Everyone looks at me, and I shrug again. Grabbing a fry. Keeping it careless.
“I mean, I don’t have a curfew or anything. So, if Ashley can’t go with you, I can.”
Greybrook is forty five minutes from Aberdreen, tops. But it’s forty five minutes of listening to Graham Campbell. So it feels like six months.
She rambles about Olivia and Ashley first. Then about their parents. Then about her own. Then a song she loves comes on, so she turns it up and rolls down the windows, and all I can think suddenly is how I miss doing stuff like this with Lilin.
Prowling.
Playing.
Chelsea, I remind myself as we cruise along the thriving, green tree-lined two lane road. She’s Chelsea this time, and we don't paint towns red anymore. Hiding in plain sight is our thing now.
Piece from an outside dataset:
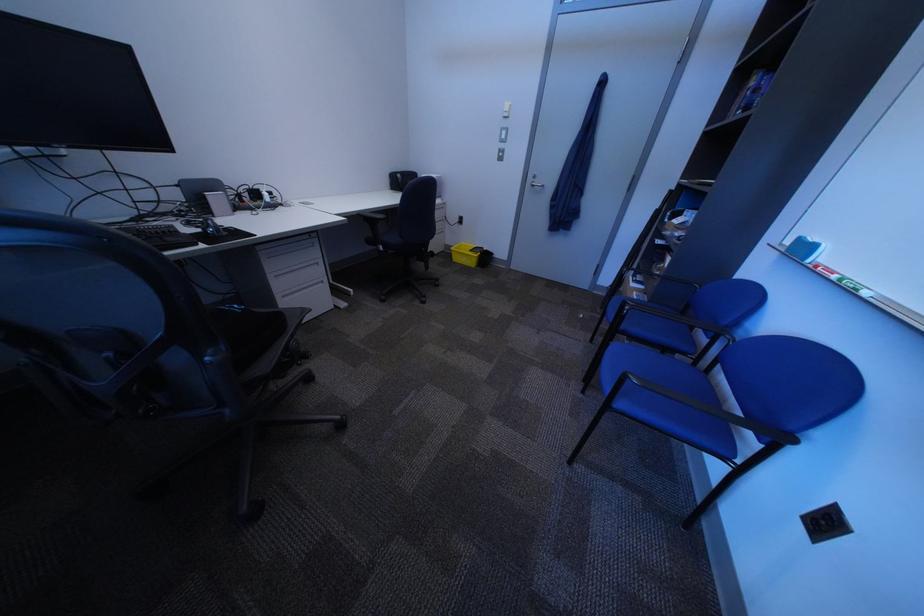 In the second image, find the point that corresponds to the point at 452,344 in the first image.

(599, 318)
When people look at my compatriot, they see there’s something otherly about her. Something missing. Young people are especially quick to notice. That’s why she’s never the one in high school. The more full of life you are, the easier you can tell she isn’t.
Not me though.
My hazel-blue gaze is lush with life, as soft and warm as a virgin’s. Youthful. Curious. Inviting. I have the most alive eyes you’ll ever see.
And it isn’t just my eyes.
Everything about me is soft and warm with promise. From my softly dark brown hair, to my even softer, peaches and cream kissed skin. My voice is as silken with heat as the last, melting beam of a summer sunset, and if you get close enough, you’ll swear I smell like home to you. Whether it’s a time you miss or a place you’ve never been. I’ll bloom nostalgia and longing inside you the moment you breathe me in.